Acute relapses are treated with high-dose corticosteroids, while long-term disease-modifying therapy reduces relapse frequency and disability progression.
Why Not the Other Options?
| Option | Reason |
|---|---|
| Neuromyelitis Optica | Usually presents with longitudinally extensive transverse myelitis and Aquaporin-4 antibody positivity rather than classic periventricular MS plaques. |
| CNS Vasculitis | Usually causes multifocal ischemic lesions and systemic inflammatory features rather than typical demyelinating plaques. |
| Cerebral Toxoplasmosis | Occurs mainly in immunocompromised patients and presents with fever, altered mental status, and multiple abscesses. |
| Plasmapheresis | Reserved for severe steroid-resistant relapses. |
| IVIG | Not first-line treatment for acute MS relapse. |
Five Brief Clinical Case Scenarios
| SL | Clinical Scenario |
|---|---|
| 1 | A 24-year-old woman develops painful unilateral visual loss that improves after intravenous corticosteroids. |
| 2 | A 29-year-old woman experiences numbness of one leg followed by complete recovery. Eight months later she develops diplopia. |
| 3 | A 35-year-old man presents with gait imbalance, intention tremor and scanning speech. MRI shows multiple cerebellar plaques. |
| 4 | A 31-year-old woman develops urinary urgency, spastic paraparesis and sensory loss. MRI reveals cervical spinal cord demyelinating lesions. |
| 5 | A 38-year-old woman reports recurrent neurological symptoms separated by several months affecting different CNS regions with MRI evidence of dissemination in time and space. |
Simplified Pathophysiology
- Autoimmune attack against central nervous system myelin.
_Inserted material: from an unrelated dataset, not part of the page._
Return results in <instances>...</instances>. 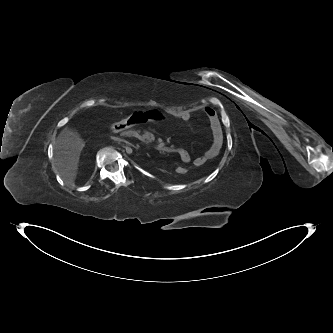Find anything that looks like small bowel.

- Activated T cells cross the blood-brain barrier.
- Inflammation causes demyelination.
- Axonal injury develops with repeated attacks.
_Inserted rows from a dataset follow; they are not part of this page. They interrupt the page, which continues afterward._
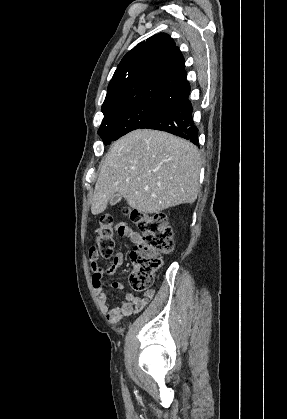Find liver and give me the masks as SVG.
<instances>
[{
  "instance_id": "liver-1",
  "label": "liver",
  "mask_w": 287,
  "mask_h": 419,
  "mask_svg": "<svg viewBox=\"0 0 287 419\" xmlns=\"http://www.w3.org/2000/svg\"><path fill=\"white\" fill-rule=\"evenodd\" d=\"M198 148L172 134L138 129L113 143L100 164L91 213L98 215L117 193L141 213L193 203L199 192Z\"/></svg>"
}]
</instances>
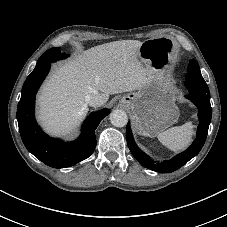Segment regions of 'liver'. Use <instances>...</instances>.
<instances>
[{
    "label": "liver",
    "mask_w": 227,
    "mask_h": 227,
    "mask_svg": "<svg viewBox=\"0 0 227 227\" xmlns=\"http://www.w3.org/2000/svg\"><path fill=\"white\" fill-rule=\"evenodd\" d=\"M142 42L120 40L92 47L55 69L37 98L38 120L53 135L72 132L88 113L86 99L139 90L153 77L139 61Z\"/></svg>",
    "instance_id": "1"
}]
</instances>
- Demyelination slows nerve conduction.
- Plaques form in the brain, optic nerves and spinal cord.
- Repeated inflammation eventually causes permanent neurological disability.
Physical Examination Pearls
- Look carefully for optic neuritis.
- Check visual acuity and colour vision.
- Test for relative afferent pupillary defect.
- Examine eye movements for internuclear ophthalmoplegia.
- Hyperreflexia with extensor plantar responses suggests upper motor neuron involvement.
- Spasticity is common.
- Cerebellar dysfunction causes intention tremor and ataxia.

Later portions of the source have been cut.